Collected data:
◇ ◇ ◇

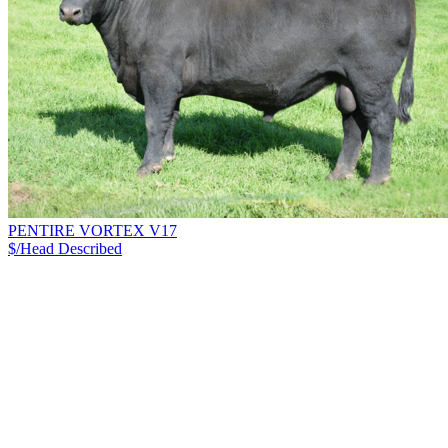
PENTIRE VORTEX V17
$/Head
Described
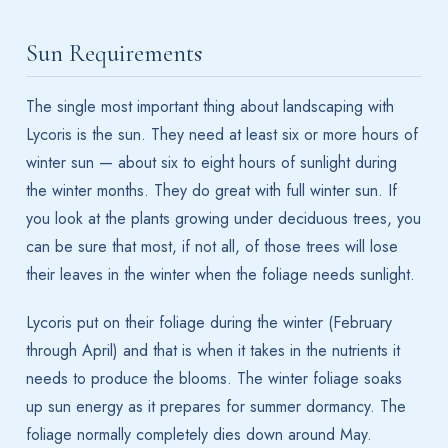
Sun Requirements
The single most important thing about landscaping with
Lycoris is the sun. They need at least six or more hours of
winter sun — about six to eight hours of sunlight during
the winter months. They do great with full winter sun. If
you look at the plants growing under deciduous trees, you
can be sure that most, if not all, of those trees will lose
their leaves in the winter when the foliage needs sunlight.
Lycoris put on their foliage during the winter (February
through April) and that is when it takes in the nutrients it
needs to produce the blooms. The winter foliage soaks
up sun energy as it prepares for summer dormancy. The
foliage normally completely dies down around May.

◇ ◇ ◇

### Problem statement
In the answer, return exactly the lines from the line containing "up sun energy" to the end of the records above, and no others.

### Result
up sun energy as it prepares for summer dormancy. The
foliage normally completely dies down around May.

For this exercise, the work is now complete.